圍觀的人漸漸散了,車子這時啓動, 橙黃的車頂燈還未暗下去。
衛崧聽見他開口, 轉頭看了過來,一眼看到後座男人眉梢詫異地揚起, 眸子裏明晃晃似是帶了些驚喜:“你是……謝小姐?!”
衛崧驚訝地看向謝汀:“這……熟人嗎?”
謝汀不知道應辭許在演哪一出,斟酌着要張口,應辭許卻根本不給她機會, 直接道:“我和謝小姐是鄰居,是見過幾次面……沒想到在這裏遇到, 巧了。
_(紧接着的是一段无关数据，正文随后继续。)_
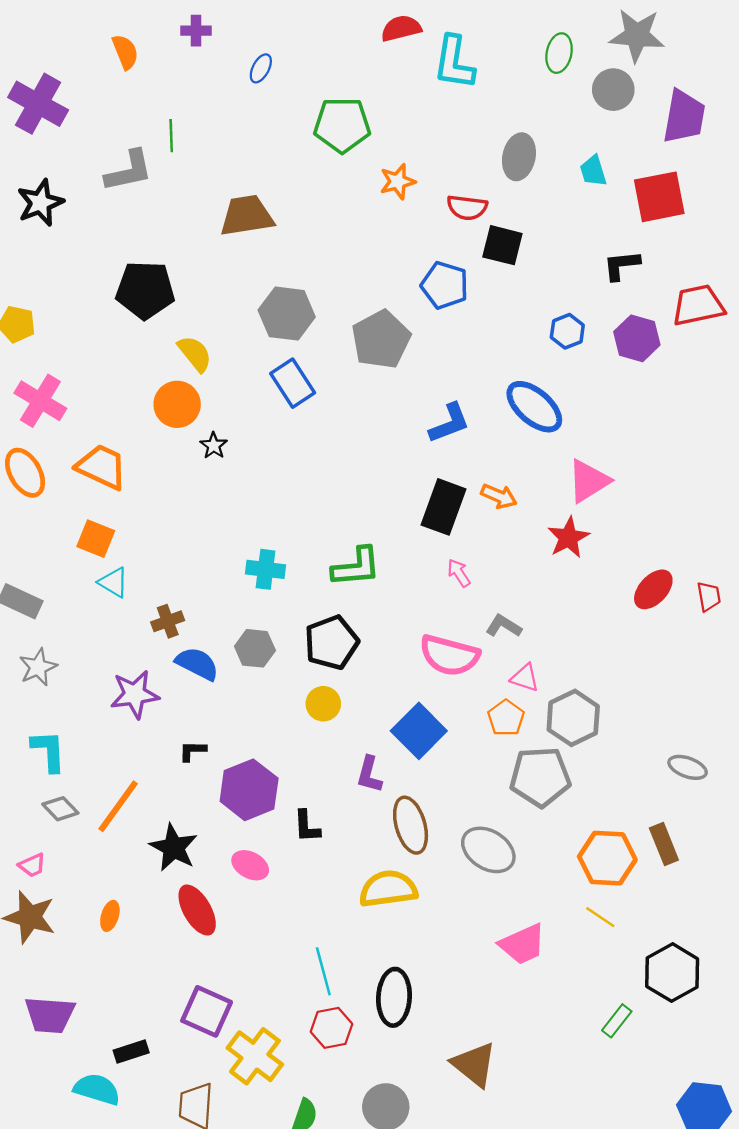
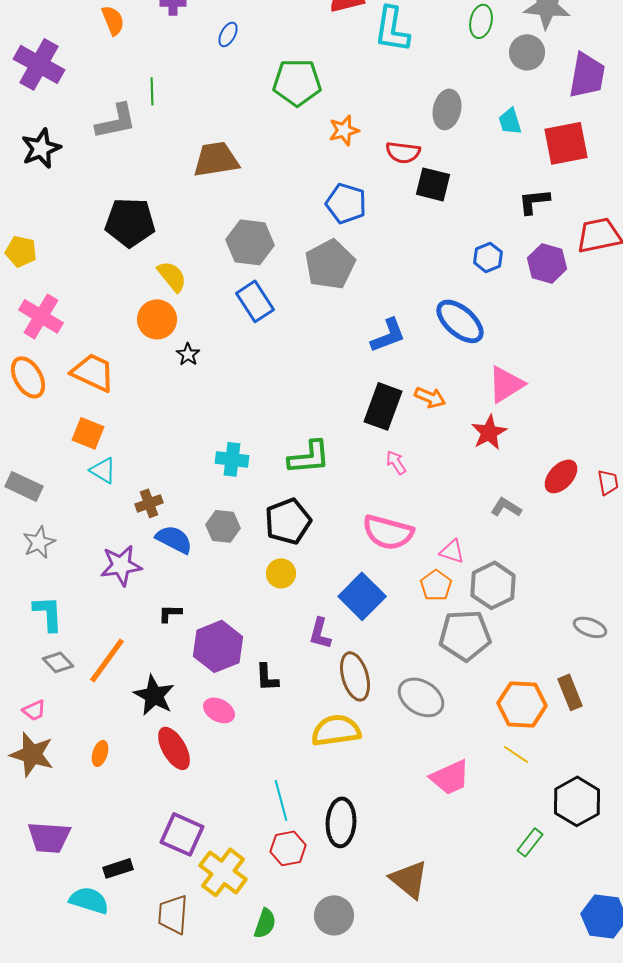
blue pentagon: (445, 285) -> (346, 203), moved
gray L-shape: (504, 626) -> (506, 507), moved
”
謝汀:“……”
演呗, 白天是她演,晚上主角就換了人。只是沒料到, 應大總裁的戲還他媽挺好!
謝汀似笑非笑地瞥了他一眼,淡淡道:“我記性不大好, 好像是沒什麽印象了。”
小姑娘,一副冷冰冰的模樣, 偏偏眼裏那麽點兒譏诮的笑意, 像把鈎子, 輕輕柔柔地劃在皮膚上, 絲絲縷縷的痛。
卻勾的人心裏發癢。
“沒關系,現在認得也不晚,”他彬彬有禮,“我叫祝辭。”
謝汀:“……”
這個人臉皮究竟有多厚!
車頂燈倏然暗下去,狹小的空間陷入一片黑暗,讓人眼睛有一剎那的不适應。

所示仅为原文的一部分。